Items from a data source
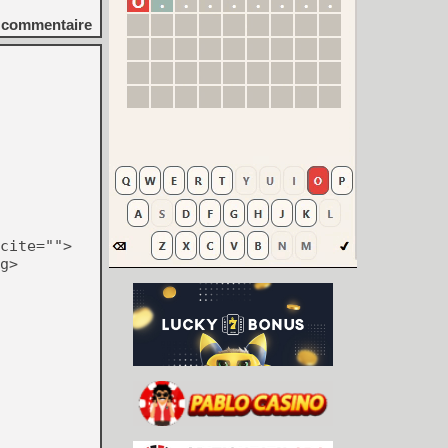
commentaire
cite="">
g>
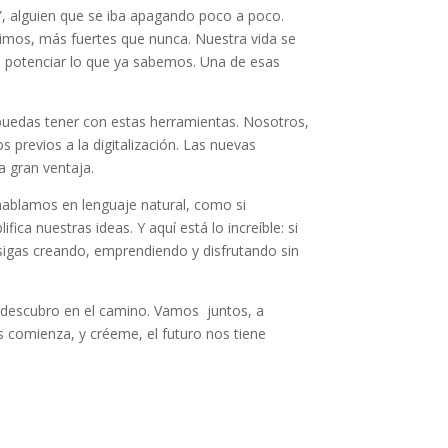
”, alguien que se iba apagando poco a poco.
uimos, más fuertes que nunca. Nuestra vida se
 potenciar lo que ya sabemos. Una de esas
puedas tener con estas herramientas. Nosotros,
revios a la digitalización. Las nuevas
a gran ventaja.
 hablamos en lenguaje natural, como si
ica nuestras ideas. Y aquí está lo increíble: si
e sigas creando, emprendiendo y disfrutando sin
e descubro en el camino. Vamos juntos, a
s comienza, y créeme, el futuro nos tiene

[DIRECTIONS FOR THIS TASK] Could the entries above be printed again exactly, apart from the pictures?

[RESPONSE AREA]
commentaire
cite="">
g>
”, alguien que se iba apagando poco a poco.
uimos, más fuertes que nunca. Nuestra vida se
 potenciar lo que ya sabemos. Una de esas
puedas tener con estas herramientas. Nosotros,
revios a la digitalización. Las nuevas
a gran ventaja.
 hablamos en lenguaje natural, como si
ica nuestras ideas. Y aquí está lo increíble: si
e sigas creando, emprendiendo y disfrutando sin
e descubro en el camino. Vamos juntos, a
s comienza, y créeme, el futuro nos tiene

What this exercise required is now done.